Reprint Courtesy of American Fastener Journal
| By Rusty Flocken |
The process cycle of fasteners is an interesting one. Consider this: Fasteners are manufactured from metals produced by tightly controlled, stringent specifications. Melting methods, chemistry makeup, cleanliness, and numerous mechanical capability tests are performed to ensure the steel mill makes material that is suitable for its intended use. From there, the fastener manufacturer closely monitors the processes of forging, heat treatment, dimensional machining, non-destructive testing, and threading to ensure ALL design parameters are met. Quality is assured through grain flow inspections, mechanical testing, precision measurement, surface and sub-surface non-destructive evaluations, carburization and decarburization inspections—to name a few. All of these controls are critical to ensure the goal of product performance is met so it may satisfy its intended purpose.
One often-overlooked or underestimated aspect of this process cycle is installation and tightening of the fastener. In fastening, joint tightness is nearly always associated with the use of a calibrated torque wrench during installation. For any given fastener, the relationship between applied torque and resulting tension is anything but direct. Many end users and installers seem to be aware of this fact, and yet they are content with this in spite of continued joint issues. The perceived connection between torque and accurate joint load is strong but unsupported. Installation torque is not a measure of joint tension. It is purely a measurement of applied tightening effort.
The modern use of torque measurement for the installation of 
threaded fasteners has been in practice since the early 20th century. Conventionally, torque measurement has been the most practical means to control fastener tightness. Torque measurement is convenient in modern industry because many calibrated tightening tools are readily available. This practice of torque measurement has led industry to focus more on the use of special tightening tools rather than the fasteners themselves. An advantage of this focus is that any type of threaded fastener can be tightened with an appropriately selected torque tool without modification. There are many bolted/screwed joints where tightness is of limited importance, and they may not require any degree of control or monitoring. For joints in which tightness is critical, measurement of applied torque may result in joint loads that fall short of meeting actual joint requirements. There are several reasons for this, one being the influence of friction. When a fastener is tightened to a prescribed torque, this value has been calculated using a targeted clamp load and a nut (friction) factor. Information such as base material used in the joint, bolting materials, and any lubricants used are considered in the calculation.
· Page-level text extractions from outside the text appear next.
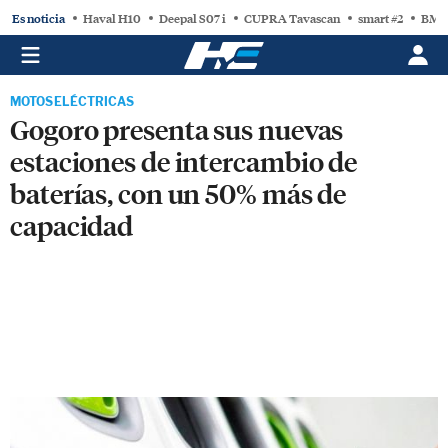
Es noticia
Haval H10
Deepal S07 i
CUPRA Tavascan
smart #2
BMW
MOTOS ELÉCTRICAS
Gogoro presenta sus nuevas
estaciones de intercambio de
baterías, con un 50% más de
capacidad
Complications can arise at random, with multiple fasteners from the same lot developing varying amounts of friction due to natural surface imperfections. Even within specification limits, variances in hardness and or material properties can also impact performance. Organizations that use equipment with tension-critical or problematic joints expend considerable time and effort in achieving accurately loaded joints. Available methods for measuring bolt tension include hydraulic tensioning, length measurement, direct tension indicators, and load-indicating fasteners. Hydraulic tensioning results in accurate application of tension during installation; however, nut placement, embedment, and relaxation can leave resulting joint load in question. Length measurement has been used for many years with gun drilling through the length of the fastener or with ultrasonic equipment. Both length measurement techniques are accurate, but each requires extensive machining and operator training for consistent results. Products classified as direct tension indicators are capable of providing subjective load verifications but cannot display numerical load values. Load-indicating fasteners are capable of showing real-time fastener load up to the material yield strength.
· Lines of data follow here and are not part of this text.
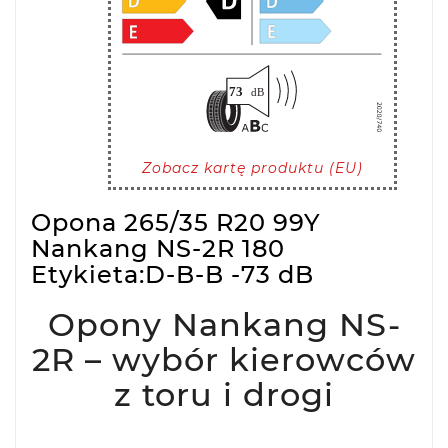
Zobacz kartę produktu (EU)
Opona 265/35 R20 99Y
Nankang NS-2R 180
Etykieta:D-B-B -73 dB
Opony Nankang NS-
2R – wybór kierowców
z toru i drogi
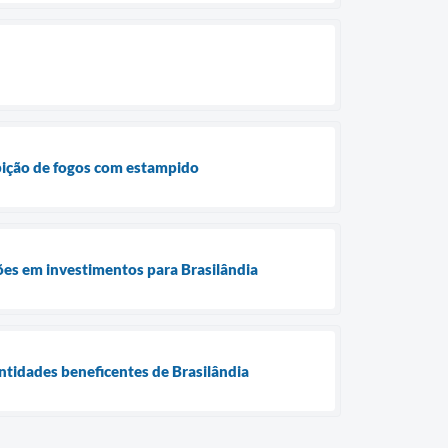
ibição de fogos com estampido
es em investimentos para Brasilândia
ntidades beneficentes de Brasilândia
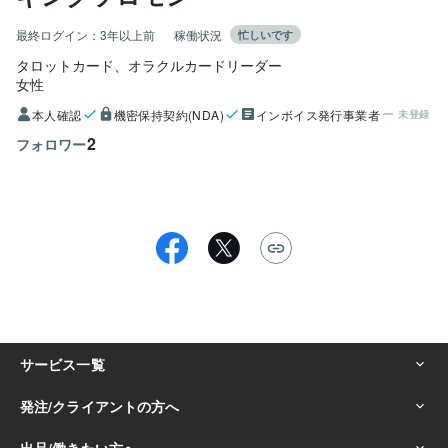
最終ログイン：
3年以上前
稼働状況
忙しいです
タロットカード、オラクルカードリーダー
女性
本人確認
機密保持契約(NDA)
インボイス発行事業者
未登録
2
フォロワー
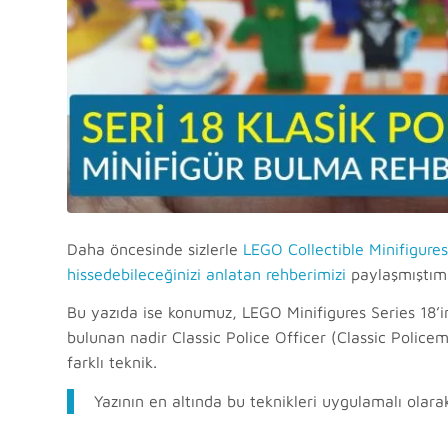
Daha öncesinde sizlerle
LEGO Collectible Minifigures 
hissedebileceğinizi anlatan rehberimizi
paylaşmıştım
Bu yazıda ise konumuz, LEGO Minifigures Series 18’i
bulunan nadir Classic Police Officer (Classic Police
farklı teknik.
Yazının en altında bu teknikleri uygulamalı olarak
Load-indicating fasteners have historically been used in the most critical, problematic or specialty joints. All of the drawbacks of torque and tension tightening methods are no longer issues when standard fasteners are converted to, or replaced by, load-indicating fasteners. In fastening applications where joint tension is controlled, the only direct means to do so is with a load-indicating fastener. The coming model of reducing manufacturing and retrofit costs of load-indicating fasteners is creating a more cost effective solution for less critical joints.
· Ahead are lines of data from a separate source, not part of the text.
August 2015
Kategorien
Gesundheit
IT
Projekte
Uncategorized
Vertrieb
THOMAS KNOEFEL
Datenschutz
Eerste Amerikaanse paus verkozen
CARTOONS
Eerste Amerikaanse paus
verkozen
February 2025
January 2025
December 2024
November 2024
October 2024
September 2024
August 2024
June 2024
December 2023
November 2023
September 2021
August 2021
Valley Forge & Bolt Mfg. Co. has been manufacturing quality standard and custom fasteners for 40 years. For more than 15 years, Valley Forge has been leading the market with comprehensive bolting solutions using patented load-indicating fastener designs. Valley Forge load-indicating fasteners were one of the influences for the creation of the ASTM F2482 standard specification covering such products.
Rusty Flocken is a mechanical engineer with Valley Forge & Bolt Mfg. Co. in Phoenix, Arizona. He holds a bachelor’s degree in mechanical engineering from the University of Arizona. His professional interests are robotics, material science, manufacturing automation, and fastener technology.